Volume of region bounded by points satisfying the given inequality !

It's a torus with major radius of $3$ and minor radius of $1$ This can be seen by letting $y=0$ and solving for $z$ to get

$z=\sqrt { 1-{ (x\pm 3) }^{ 2 } }$

Symmetry takes care of the rest.

The volume of a torus is the area of the circular cross section multiplied by the length of the circumference of the circular centerline of the center of the circular cross section, or

$\left( 2\pi R \right) \left( \pi { r }^{ 2 } \right) =2{ \pi }^{ 2 }(3)({ 1 }^{ 2 })=6{ \pi }^{ 2 }=59.2176...$

Let's take a cylindrical coordinates approach here.
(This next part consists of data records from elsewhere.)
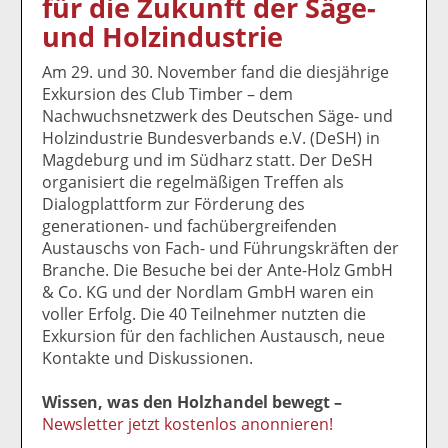
für die Zukunft der Säge-
k
k
k
k
k
und Holzindustrie
el
el
el
el
el
a
t
a
p
D
Am 29. und 30. November fand die diesjährige
uf
wi
uf
er
ru
Exkursion des Club Timber – dem
F
tt
Li
E
ck
Nachwuchsnetzwerk des Deutschen Säge- und
ac
er
n
m
e
Holzindustrie Bundesverbands e.V. (DeSH) in
e
n
k
ai
n
Magdeburg und im Südharz statt. Der DeSH
b
e
l
organisiert die regelmäßigen Treffen als
o
di
v
Dialogplattform zur Förderung des
o
n
er
generationen- und fachübergreifenden
k
te
se
Austauschs von Fach- und Führungskräften der
te
il
n
Branche. Die Besuche bei der Ante-Holz GmbH
il
e
d
& Co. KG und der Nordlam GmbH waren ein
e
n
e
voller Erfolg. Die 40 Teilnehmer nutzten die
n
n
Exkursion für den fachlichen Austausch, neue
Kontakte und Diskussionen.
Wissen, was den Holzhandel bewegt –
Newsletter jetzt kostenlos anonnieren!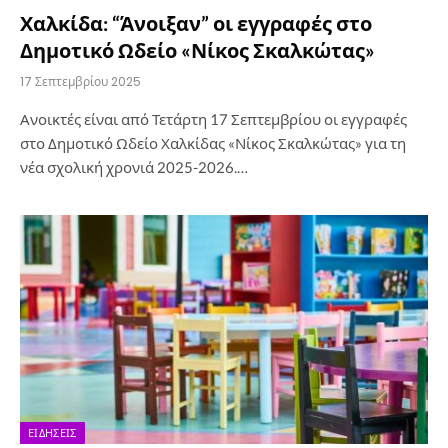
Χαλκίδα: “Άνοιξαν” οι εγγραφές στο
Δημοτικό Ωδείο «Νίκος Σκαλκώτας»
17 Σεπτεμβρίου 2025
Ανοικτές είναι από Τετάρτη 17 Σεπτεμβρίου οι εγγραφές
στο Δημοτικό Ωδείο Χαλκίδας «Νίκος Σκαλκώτας» για τη
νέα σχολική χρονιά 2025-2026.…
ΕΙΔΉΣΕΙΣ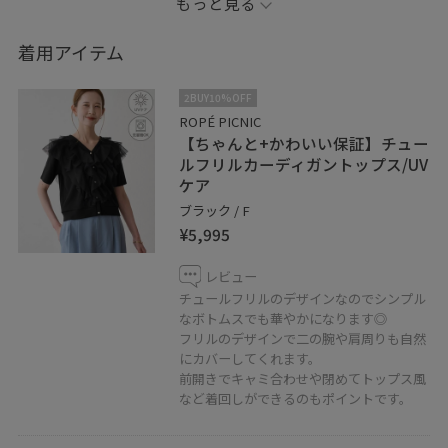
もっと見る
ぎないバランスになります◎★
骨格ストレートですがトップスが短めでVネックのシルエ
着用アイテム
ットになっているので同じ骨格ストレートさんでも挑戦
していただきやすいです！
2BUY10%OFF
ROPÉ PICNIC
【ちゃんと+かわいい保証】チュー
・ご紹介品番以外は私物です
ルフリルカーディガントップス/UV
・画像は屋外の光や照明の当たり具合で
ケア
実際の商品の色味と異なる場合がございます。
ブラック / F
¥5,995
レビュー
チュールフリルのデザインなのでシンプル
なボトムスでも華やかになります◎
フリルのデザインで二の腕や肩周りも自然
にカバーしてくれます。
前開きでキャミ合わせや閉めてトップス風
など着回しができるのもポイントです。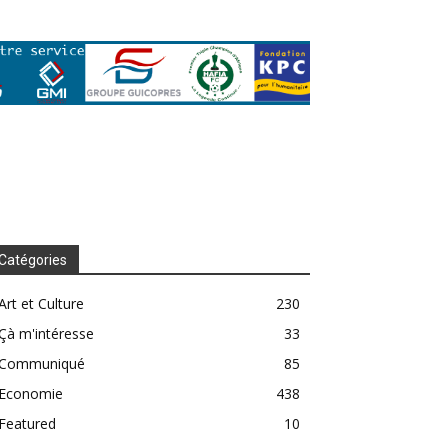
Catégories
Art et Culture
230
Çà m'intéresse
33
Communiqué
85
Economie
438
Featured
10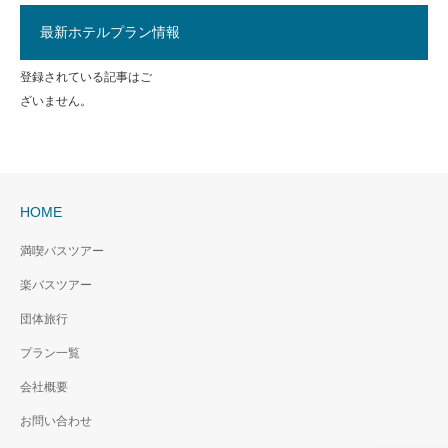
最新ホテルプラン情報
登録されている記事はご
ざいません。
HOME
満喫バスツアー
楽バスツアー
団体旅行
プラン一覧
会社概要
お問い合わせ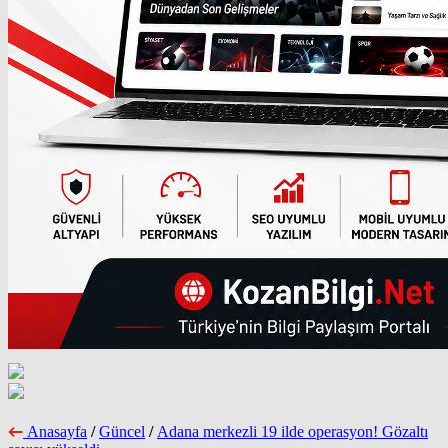
Anasayfa
/
Güncel
/
Adana merkezli 19 ilde operasyon! Gözaltı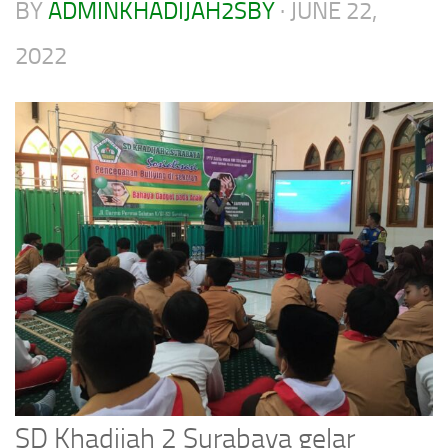
BY
ADMINKHADIJAH2SBY
·
JUNE 22,
2022
SD Khadijah 2 Surabaya gelar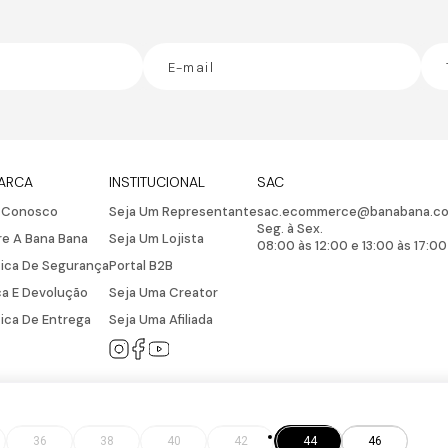
ARCA
INSTITUCIONAL
SAC
e Conosco
Seja Um Representante
sac.ecommerce@banabana.co
Seg. à Sex.
e A Bana Bana
Seja Um Lojista
08:00 às 12:00 e 13:00 às 17:00
tica De Segurança
Portal B2B
a E Devolução
Seja Uma Creator
tica De Entrega
Seja Uma Afiliada
36
38
40
42
44
46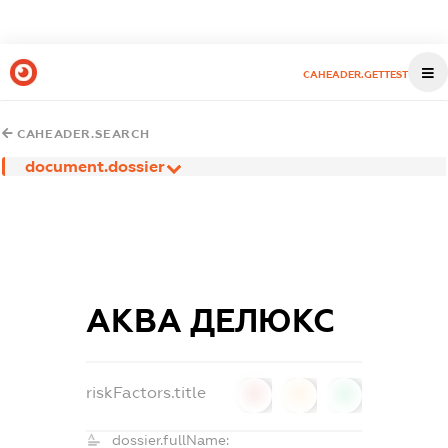
CAHEADER.GETTEST
CAHEADER.SEARCH
document.dossier
АКВА ДЕЛЮКС
riskFactors.title
0
0
0
dossier.fullName: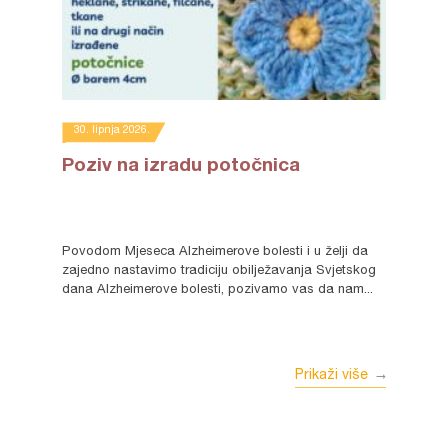
30. lipnja 2026.
Poziv na izradu potočnica
Povodom Mjeseca Alzheimerove bolesti i u želji da
zajedno nastavimo tradiciju obilježavanja Svjetskog
dana Alzheimerove bolesti, pozivamo vas da nam...
Prikaži više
Let $x^2+y^2=r^2$ which gives us:

$(r^2+z^2+8)^2 \le 36r^2 \Rightarrow r^2+z^2+8 \le 6r \Rightarrow (r^2-6r+9)+z^2 -1 \le 0 \Rightarrow z^2 \le 1 - (r-3)^2;$

or $-\sqrt{1-(r-3)^2} \le z \le \sqrt{1-(r-3)^2}$ . At $z=0$ we obtain the following $xy-plane$ curves: $r^2 + 8 \le 6r \Rightarrow r^2-6r+8 \le 0 \Rightarrow (r-2)(r-4) \le 0 \Rightarrow 2 \le r \le 4$ which sweep an entire circle ( $0 \le \theta \le 2\pi$ ). These parts finally converge into the following triple integral:

$X = \int_{0}^{2\pi} \int_{2}^{4} \int_{-\sqrt{1-(r-3)^2}}^{\sqrt{1-(r-3)^2}} r dz dr d\theta = 6\pi^{2} \approx 59.2176$

or $\lfloor 59.2176 \rfloor = \boxed{59}.$